(EXERCISE DATA Opens)

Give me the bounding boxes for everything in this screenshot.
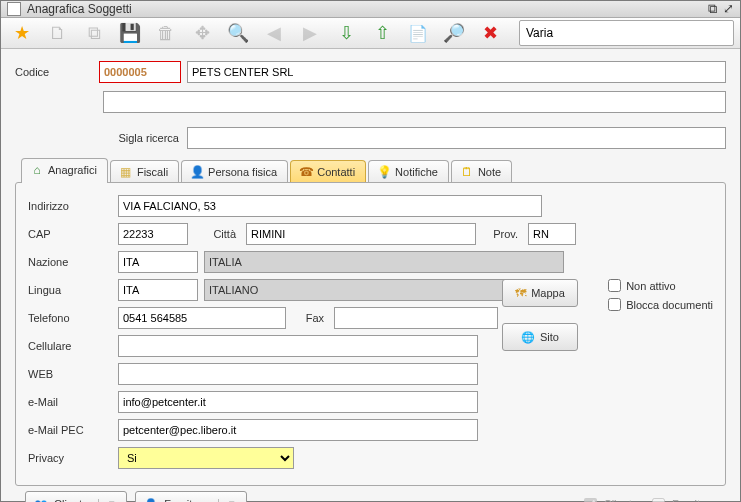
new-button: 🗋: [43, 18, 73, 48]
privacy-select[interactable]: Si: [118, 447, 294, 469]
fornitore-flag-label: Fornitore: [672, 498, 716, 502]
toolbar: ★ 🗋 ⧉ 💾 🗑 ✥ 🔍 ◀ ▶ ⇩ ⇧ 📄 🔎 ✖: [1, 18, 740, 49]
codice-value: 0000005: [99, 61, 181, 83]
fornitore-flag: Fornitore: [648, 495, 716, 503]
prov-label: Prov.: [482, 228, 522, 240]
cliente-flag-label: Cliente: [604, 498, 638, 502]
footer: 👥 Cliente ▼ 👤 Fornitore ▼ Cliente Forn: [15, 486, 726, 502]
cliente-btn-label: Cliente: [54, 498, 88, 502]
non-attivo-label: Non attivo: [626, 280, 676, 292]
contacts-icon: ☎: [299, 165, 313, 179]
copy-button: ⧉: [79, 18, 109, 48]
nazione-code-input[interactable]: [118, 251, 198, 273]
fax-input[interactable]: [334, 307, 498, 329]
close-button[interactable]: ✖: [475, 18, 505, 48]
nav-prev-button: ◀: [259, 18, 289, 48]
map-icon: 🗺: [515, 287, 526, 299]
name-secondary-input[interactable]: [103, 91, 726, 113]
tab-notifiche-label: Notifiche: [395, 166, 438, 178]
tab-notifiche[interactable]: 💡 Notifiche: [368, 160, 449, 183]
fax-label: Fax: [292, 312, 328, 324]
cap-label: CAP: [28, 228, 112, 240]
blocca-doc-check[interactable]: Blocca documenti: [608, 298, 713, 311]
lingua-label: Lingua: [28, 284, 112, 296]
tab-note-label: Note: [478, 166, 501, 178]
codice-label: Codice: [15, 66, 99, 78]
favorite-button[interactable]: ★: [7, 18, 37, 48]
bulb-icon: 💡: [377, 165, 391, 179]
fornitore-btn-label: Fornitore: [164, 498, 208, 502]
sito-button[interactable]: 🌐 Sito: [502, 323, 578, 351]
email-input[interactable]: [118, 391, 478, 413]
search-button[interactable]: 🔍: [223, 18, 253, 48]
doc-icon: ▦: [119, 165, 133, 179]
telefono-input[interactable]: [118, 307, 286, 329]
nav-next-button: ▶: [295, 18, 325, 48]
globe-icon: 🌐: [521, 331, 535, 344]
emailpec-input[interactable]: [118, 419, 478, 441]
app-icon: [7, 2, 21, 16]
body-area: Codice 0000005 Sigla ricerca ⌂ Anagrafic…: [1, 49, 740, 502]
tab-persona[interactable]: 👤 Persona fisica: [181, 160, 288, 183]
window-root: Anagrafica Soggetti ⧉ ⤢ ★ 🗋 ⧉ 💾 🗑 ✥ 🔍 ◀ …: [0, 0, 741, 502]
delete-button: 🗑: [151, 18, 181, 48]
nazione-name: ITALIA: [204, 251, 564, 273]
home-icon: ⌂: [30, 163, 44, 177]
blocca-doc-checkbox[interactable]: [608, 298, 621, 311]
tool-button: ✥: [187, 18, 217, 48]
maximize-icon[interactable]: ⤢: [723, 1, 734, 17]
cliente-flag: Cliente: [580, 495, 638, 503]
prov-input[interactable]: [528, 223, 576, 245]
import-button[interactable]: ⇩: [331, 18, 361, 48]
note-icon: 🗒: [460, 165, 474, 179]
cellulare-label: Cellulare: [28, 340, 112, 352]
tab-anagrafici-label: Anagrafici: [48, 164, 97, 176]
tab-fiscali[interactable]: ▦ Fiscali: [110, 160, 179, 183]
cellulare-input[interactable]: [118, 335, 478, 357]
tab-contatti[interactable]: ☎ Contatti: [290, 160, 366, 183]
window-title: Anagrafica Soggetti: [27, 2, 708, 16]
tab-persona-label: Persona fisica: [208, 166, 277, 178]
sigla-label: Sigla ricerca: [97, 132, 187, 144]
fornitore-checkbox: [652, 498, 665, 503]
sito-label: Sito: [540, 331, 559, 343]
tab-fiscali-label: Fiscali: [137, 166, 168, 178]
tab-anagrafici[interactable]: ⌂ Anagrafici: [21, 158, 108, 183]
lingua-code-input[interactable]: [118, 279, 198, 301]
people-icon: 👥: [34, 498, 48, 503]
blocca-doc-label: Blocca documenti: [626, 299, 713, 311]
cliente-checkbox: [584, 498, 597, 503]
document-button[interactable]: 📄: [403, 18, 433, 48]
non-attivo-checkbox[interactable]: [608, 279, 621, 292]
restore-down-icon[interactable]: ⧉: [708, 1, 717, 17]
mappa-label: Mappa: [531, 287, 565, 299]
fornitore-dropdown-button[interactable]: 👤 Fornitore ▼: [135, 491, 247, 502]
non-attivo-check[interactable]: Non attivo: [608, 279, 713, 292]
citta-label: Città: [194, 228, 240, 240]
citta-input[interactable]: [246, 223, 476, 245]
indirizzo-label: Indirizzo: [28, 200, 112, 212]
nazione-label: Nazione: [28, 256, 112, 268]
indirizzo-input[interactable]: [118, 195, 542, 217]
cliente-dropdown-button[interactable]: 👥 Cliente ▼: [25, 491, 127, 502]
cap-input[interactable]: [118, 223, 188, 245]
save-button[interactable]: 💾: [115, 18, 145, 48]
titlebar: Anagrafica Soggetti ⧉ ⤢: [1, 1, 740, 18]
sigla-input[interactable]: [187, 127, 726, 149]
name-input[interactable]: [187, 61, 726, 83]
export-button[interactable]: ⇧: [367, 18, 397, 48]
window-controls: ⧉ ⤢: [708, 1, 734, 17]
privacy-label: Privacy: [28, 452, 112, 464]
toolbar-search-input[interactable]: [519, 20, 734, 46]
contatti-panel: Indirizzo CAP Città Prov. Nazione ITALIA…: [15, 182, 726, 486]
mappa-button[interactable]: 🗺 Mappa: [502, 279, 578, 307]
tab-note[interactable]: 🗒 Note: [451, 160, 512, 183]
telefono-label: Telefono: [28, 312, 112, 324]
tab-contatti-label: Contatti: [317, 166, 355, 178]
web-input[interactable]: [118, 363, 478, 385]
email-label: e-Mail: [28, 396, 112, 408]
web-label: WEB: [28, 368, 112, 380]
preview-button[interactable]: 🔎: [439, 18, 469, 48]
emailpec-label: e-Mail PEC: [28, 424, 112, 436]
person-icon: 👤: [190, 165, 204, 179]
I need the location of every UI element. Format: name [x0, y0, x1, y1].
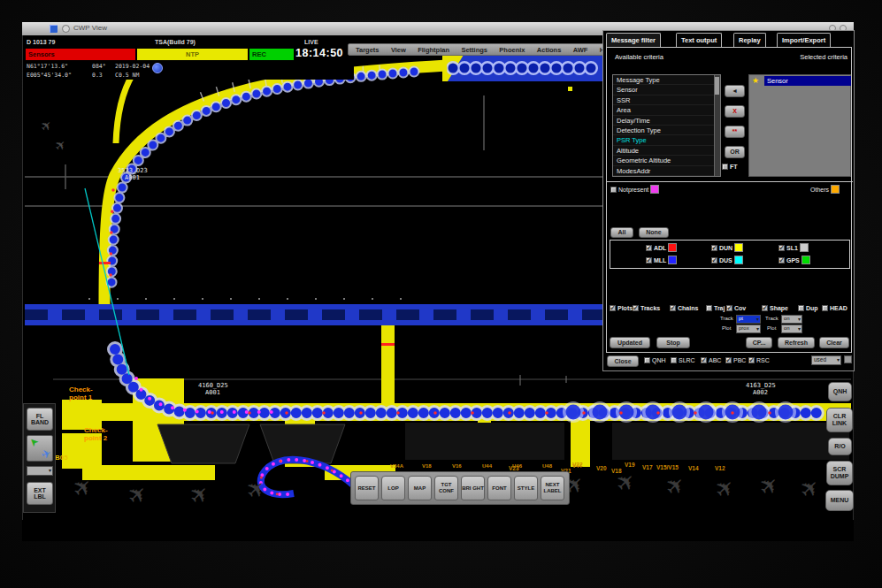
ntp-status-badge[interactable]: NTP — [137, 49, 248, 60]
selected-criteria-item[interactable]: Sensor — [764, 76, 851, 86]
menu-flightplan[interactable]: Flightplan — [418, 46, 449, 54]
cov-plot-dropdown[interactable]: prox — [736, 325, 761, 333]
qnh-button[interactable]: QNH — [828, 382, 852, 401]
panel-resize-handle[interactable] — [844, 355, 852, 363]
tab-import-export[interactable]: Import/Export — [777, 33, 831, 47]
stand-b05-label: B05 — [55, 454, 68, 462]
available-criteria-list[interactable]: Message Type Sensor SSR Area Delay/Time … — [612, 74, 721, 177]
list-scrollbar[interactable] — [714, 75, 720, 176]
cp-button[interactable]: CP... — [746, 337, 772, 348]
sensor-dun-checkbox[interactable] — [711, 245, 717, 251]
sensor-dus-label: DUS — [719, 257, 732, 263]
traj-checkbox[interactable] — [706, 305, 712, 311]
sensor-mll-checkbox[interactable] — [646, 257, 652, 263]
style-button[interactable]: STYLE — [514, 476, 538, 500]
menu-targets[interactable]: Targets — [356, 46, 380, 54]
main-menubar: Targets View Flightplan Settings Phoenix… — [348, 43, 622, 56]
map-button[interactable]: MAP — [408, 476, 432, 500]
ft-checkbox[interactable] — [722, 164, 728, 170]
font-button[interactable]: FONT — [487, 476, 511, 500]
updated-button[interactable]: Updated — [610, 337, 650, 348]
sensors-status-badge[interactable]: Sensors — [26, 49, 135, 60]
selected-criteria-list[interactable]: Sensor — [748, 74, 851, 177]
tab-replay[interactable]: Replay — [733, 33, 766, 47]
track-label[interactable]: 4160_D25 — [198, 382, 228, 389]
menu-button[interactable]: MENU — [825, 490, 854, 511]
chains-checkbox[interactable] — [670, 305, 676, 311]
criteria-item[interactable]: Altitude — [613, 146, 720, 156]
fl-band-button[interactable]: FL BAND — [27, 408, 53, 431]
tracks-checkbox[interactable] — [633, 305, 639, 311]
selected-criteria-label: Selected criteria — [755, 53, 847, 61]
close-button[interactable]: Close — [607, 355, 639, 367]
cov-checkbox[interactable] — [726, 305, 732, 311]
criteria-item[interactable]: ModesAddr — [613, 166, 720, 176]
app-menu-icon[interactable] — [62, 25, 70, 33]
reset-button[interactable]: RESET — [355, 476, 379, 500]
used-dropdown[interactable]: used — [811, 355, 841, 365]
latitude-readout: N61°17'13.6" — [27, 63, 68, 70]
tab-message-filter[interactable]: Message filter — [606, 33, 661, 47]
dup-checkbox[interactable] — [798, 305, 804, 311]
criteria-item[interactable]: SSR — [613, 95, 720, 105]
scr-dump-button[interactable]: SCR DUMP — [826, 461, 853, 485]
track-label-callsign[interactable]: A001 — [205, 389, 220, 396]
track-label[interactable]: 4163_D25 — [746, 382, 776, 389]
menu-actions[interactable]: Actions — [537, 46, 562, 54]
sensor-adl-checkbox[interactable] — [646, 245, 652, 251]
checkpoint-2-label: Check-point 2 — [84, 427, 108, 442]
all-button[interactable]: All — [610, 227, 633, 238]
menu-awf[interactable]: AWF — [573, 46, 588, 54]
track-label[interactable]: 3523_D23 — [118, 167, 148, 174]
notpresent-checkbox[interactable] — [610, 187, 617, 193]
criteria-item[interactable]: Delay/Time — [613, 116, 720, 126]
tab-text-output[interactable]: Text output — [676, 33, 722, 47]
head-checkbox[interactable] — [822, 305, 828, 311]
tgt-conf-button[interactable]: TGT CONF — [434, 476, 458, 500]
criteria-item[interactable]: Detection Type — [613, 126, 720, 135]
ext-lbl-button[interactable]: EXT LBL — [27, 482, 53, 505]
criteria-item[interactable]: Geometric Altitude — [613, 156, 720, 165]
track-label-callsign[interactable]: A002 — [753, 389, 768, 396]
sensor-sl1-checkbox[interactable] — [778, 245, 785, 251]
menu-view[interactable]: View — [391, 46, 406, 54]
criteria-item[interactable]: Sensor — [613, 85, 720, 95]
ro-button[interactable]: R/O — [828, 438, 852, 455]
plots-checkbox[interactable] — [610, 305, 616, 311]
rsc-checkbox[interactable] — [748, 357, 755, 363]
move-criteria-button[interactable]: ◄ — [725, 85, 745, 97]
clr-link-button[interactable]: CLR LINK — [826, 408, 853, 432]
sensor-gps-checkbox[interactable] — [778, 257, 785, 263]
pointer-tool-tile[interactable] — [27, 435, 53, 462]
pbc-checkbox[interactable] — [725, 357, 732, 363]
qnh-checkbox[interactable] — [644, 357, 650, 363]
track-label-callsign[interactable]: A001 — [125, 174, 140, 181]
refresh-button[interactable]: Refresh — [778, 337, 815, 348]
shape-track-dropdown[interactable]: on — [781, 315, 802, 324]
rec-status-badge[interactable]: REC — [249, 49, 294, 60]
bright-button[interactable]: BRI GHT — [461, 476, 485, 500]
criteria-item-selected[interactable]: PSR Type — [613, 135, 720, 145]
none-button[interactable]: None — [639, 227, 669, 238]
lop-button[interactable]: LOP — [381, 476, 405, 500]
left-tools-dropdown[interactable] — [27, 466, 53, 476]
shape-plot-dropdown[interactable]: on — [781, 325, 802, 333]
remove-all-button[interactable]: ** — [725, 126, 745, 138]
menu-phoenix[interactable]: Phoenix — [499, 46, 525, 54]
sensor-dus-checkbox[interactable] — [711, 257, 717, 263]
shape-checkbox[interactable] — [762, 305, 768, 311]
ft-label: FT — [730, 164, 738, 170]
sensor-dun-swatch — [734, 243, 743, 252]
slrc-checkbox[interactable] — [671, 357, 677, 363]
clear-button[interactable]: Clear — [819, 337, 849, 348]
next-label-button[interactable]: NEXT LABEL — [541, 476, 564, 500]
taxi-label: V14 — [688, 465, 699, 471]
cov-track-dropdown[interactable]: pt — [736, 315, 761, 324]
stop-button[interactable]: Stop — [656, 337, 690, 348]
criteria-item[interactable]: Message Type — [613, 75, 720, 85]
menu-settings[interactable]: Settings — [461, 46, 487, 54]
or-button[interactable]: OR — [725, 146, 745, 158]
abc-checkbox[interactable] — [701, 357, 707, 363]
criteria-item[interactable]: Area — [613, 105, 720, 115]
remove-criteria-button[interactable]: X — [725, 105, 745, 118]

(EXERCISE DATA Closes)

Look through the entries above and report each line where the string "Altitude" occurs.

(EXERCISE RESPONSE):
criteria-item[interactable]: Altitude — [613, 146, 720, 156]
criteria-item[interactable]: Geometric Altitude — [613, 156, 720, 165]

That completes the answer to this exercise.